This week researchers from the University of Bristol announced that their study of 8,000 infants found that babies born to vegetarians were up to five times as likely to suffer from some forms of birth defects. But how reliable is this?
This is not the first Bristol study to tie birth defects to vegetarianism. In 1999, Bristol researchers announced a study finding that boys born to vegetarian mothers were five times as likely to suffer from hypospadias, a condition where the opening of uretha occurs at a point below the tip of the penis.
Another study, conducted at Nottingham University, found that whereas the average sex ratio of children born in Great Britain was 106 boys to every 100 girls, in vegetarian women the ratio was only 85 boys to every 100 girls. That study was widely criticized since it is sperm from the male that determines the sex of the child, though the researcher suggested that a vegetarian diet might somehow alter body chemistry to favor sperm carrying DNA for a female (if there is really a connection between vegetarianism and the sex of children, a much likelier explanation is that children born to vegetarian mothers are almost certainly much more likelier to have vegetarian fathers as well).

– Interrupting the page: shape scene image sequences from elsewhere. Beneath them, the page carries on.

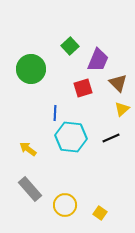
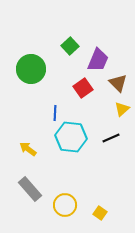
red square: rotated 18 degrees counterclockwise
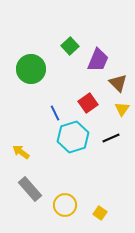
red square: moved 5 px right, 15 px down
yellow triangle: rotated 14 degrees counterclockwise
blue line: rotated 28 degrees counterclockwise
cyan hexagon: moved 2 px right; rotated 24 degrees counterclockwise
yellow arrow: moved 7 px left, 3 px down
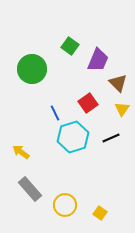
green square: rotated 12 degrees counterclockwise
green circle: moved 1 px right
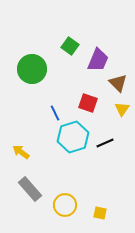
red square: rotated 36 degrees counterclockwise
black line: moved 6 px left, 5 px down
yellow square: rotated 24 degrees counterclockwise
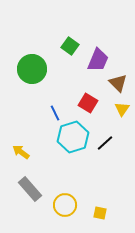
red square: rotated 12 degrees clockwise
black line: rotated 18 degrees counterclockwise
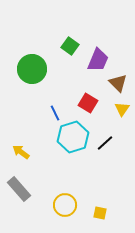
gray rectangle: moved 11 px left
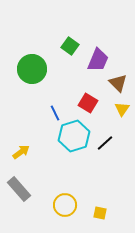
cyan hexagon: moved 1 px right, 1 px up
yellow arrow: rotated 108 degrees clockwise
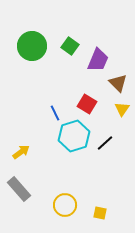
green circle: moved 23 px up
red square: moved 1 px left, 1 px down
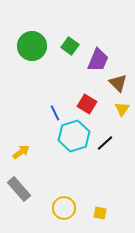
yellow circle: moved 1 px left, 3 px down
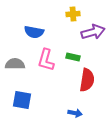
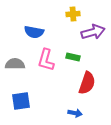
red semicircle: moved 3 px down; rotated 10 degrees clockwise
blue square: moved 1 px left, 1 px down; rotated 18 degrees counterclockwise
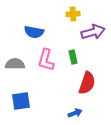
green rectangle: rotated 64 degrees clockwise
blue arrow: rotated 32 degrees counterclockwise
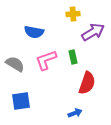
purple arrow: rotated 15 degrees counterclockwise
pink L-shape: rotated 55 degrees clockwise
gray semicircle: rotated 30 degrees clockwise
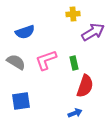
blue semicircle: moved 9 px left; rotated 30 degrees counterclockwise
green rectangle: moved 1 px right, 6 px down
gray semicircle: moved 1 px right, 2 px up
red semicircle: moved 2 px left, 3 px down
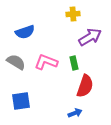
purple arrow: moved 3 px left, 5 px down
pink L-shape: moved 2 px down; rotated 40 degrees clockwise
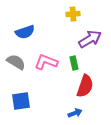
purple arrow: moved 2 px down
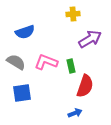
green rectangle: moved 3 px left, 3 px down
blue square: moved 1 px right, 8 px up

A major problem with all three of the studies mentioned above is that none of them appears to have been peer reviewed in a serious research journal. The sex ratio research, for example, was published in Practising Midwife. Now, this is probably an excellent journal for what it does, but The Lancet it is not.
Another major problem is that news accounts of these studies never report on the sample size for vegetarians and non-vegetarians. Typically a study of both groups will tend to include far more non-vegetarians than vegetarians, significantly reducing the usefulness of the results. If 4,000 of the babies in the Bristol study had vegetarian mothers, the results are far more interesting than if the study was more like 7,500 non-vegetarians and 500 vegetarians.
The culprit that the researchers finger in all three cases is soya, which is a major source of protein in many vegetarian diets. Animal studies suggest that high consumption of soya exposes mammals to very high levels of estrogen-like compounds, but if soya is really a major problem, then why has soya been eaten regularly by hundreds of millions of people for decades without anyone noticing this before?
What is really needed to resolve this is a well-designed study subjected to peer review. Until then, call me skeptical.
Source:
Vegetarian diet linked to genital defects. Matthew Hill, The BBC, July 2, 1999.
Vegetarian Diet In Pregnancy Linked To Birth Defect. BJU International January 2000;85:107-113.
‘More girl babies’ for vegetarians. The BBC, August 7, 2000.
Meat-free diet puts infants at risk. Europe Intelligence Wire, July 10, 2002.